Your objective: Set down each line of the data below exactly as it stands, dropping the pictures.

+++ Dataset excerpt +++

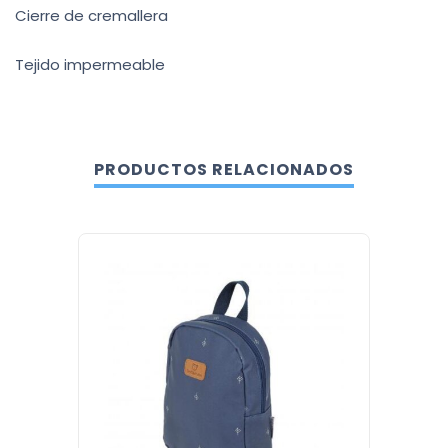
Cierre de cremallera
Tejido impermeable
PRODUCTOS RELACIONADOS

+++

Task output:
Cierre de cremallera
Tejido impermeable
PRODUCTOS RELACIONADOS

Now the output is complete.